### Exercise details
Both the line containing "Табуреты (291, 2348)" and the line containing "Дилерам (510, 86)" belong to the span. Output exactly that span from the listing below, and nothing outside it.
===== Data to examine =====
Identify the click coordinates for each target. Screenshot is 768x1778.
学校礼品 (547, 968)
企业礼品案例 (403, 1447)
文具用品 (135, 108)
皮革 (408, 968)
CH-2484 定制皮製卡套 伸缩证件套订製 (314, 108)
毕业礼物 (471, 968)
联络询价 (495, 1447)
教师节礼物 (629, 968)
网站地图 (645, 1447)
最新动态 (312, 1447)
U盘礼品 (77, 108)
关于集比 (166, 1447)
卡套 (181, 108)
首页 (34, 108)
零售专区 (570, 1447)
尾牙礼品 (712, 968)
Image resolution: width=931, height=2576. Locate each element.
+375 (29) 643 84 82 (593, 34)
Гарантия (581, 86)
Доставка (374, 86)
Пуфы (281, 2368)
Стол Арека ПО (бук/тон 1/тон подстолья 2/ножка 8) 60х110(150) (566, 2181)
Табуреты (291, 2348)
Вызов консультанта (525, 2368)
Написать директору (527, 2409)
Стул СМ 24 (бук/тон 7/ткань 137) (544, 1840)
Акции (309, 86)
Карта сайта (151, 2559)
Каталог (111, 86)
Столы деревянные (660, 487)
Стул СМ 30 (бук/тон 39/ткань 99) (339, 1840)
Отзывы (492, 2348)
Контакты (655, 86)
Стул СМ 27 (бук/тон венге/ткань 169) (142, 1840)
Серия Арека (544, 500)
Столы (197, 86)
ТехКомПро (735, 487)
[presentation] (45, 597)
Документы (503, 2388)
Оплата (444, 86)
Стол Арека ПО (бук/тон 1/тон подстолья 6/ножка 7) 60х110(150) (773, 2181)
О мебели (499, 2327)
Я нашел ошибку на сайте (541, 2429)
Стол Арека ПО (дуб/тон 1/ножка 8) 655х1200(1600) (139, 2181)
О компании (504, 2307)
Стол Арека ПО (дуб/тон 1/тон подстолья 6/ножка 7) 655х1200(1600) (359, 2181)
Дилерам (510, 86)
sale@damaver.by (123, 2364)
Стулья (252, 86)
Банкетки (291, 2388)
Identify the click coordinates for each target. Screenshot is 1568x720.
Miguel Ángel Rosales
=====
### Finished exercise
Табуреты (291, 2348)
Вызов консультанта (525, 2368)
Написать директору (527, 2409)
Стул СМ 24 (бук/тон 7/ткань 137) (544, 1840)
Акции (309, 86)
Карта сайта (151, 2559)
Каталог (111, 86)
Столы деревянные (660, 487)
Стул СМ 30 (бук/тон 39/ткань 99) (339, 1840)
Отзывы (492, 2348)
Контакты (655, 86)
Стул СМ 27 (бук/тон венге/ткань 169) (142, 1840)
Серия Арека (544, 500)
Столы (197, 86)
ТехКомПро (735, 487)
[presentation] (45, 597)
Документы (503, 2388)
Оплата (444, 86)
Стол Арека ПО (бук/тон 1/тон подстолья 6/ножка 7) 60х110(150) (773, 2181)
О мебели (499, 2327)
Я нашел ошибку на сайте (541, 2429)
Стол Арека ПО (дуб/тон 1/ножка 8) 655х1200(1600) (139, 2181)
О компании (504, 2307)
Стол Арека ПО (дуб/тон 1/тон подстолья 6/ножка 7) 655х1200(1600) (359, 2181)
Дилерам (510, 86)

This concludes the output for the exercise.